Scan the entries for lines with the word "title", then copy those lines.

(Extracted page text data)
※ ※ ※
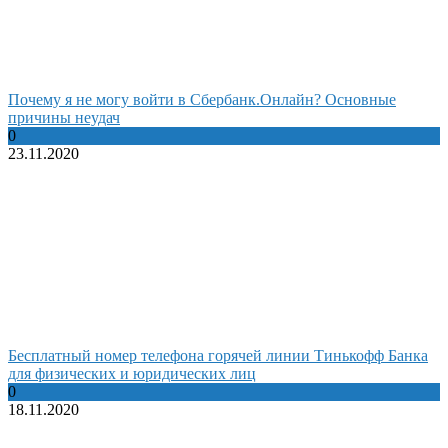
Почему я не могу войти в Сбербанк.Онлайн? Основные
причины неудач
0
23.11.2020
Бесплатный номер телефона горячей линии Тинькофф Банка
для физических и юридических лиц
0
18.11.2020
※ ※ ※
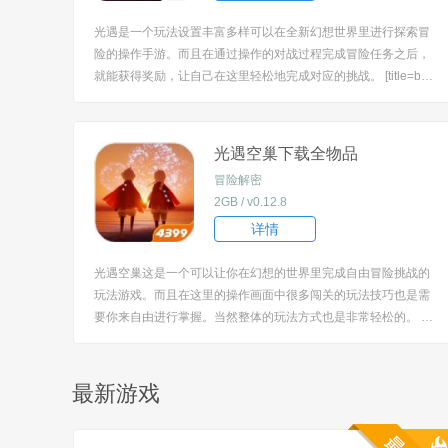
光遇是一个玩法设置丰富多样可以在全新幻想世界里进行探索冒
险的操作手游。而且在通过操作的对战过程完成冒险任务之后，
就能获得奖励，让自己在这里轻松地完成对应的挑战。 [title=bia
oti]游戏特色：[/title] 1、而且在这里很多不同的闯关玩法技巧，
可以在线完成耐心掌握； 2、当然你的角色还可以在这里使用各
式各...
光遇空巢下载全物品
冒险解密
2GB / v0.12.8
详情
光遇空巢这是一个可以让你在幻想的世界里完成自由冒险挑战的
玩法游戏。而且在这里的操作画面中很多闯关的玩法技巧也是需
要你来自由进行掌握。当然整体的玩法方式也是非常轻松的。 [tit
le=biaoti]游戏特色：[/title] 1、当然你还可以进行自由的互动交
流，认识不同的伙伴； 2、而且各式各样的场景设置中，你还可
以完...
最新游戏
※ ※ ※
- Solution to this task -
就能获得奖励，让自己在这里轻松地完成对应的挑战。 [title=bia
oti]游戏特色：[/title] 1、而且在这里很多不同的闯关玩法技巧，
le=biaoti]游戏特色：[/title] 1、当然你还可以进行自由的互动交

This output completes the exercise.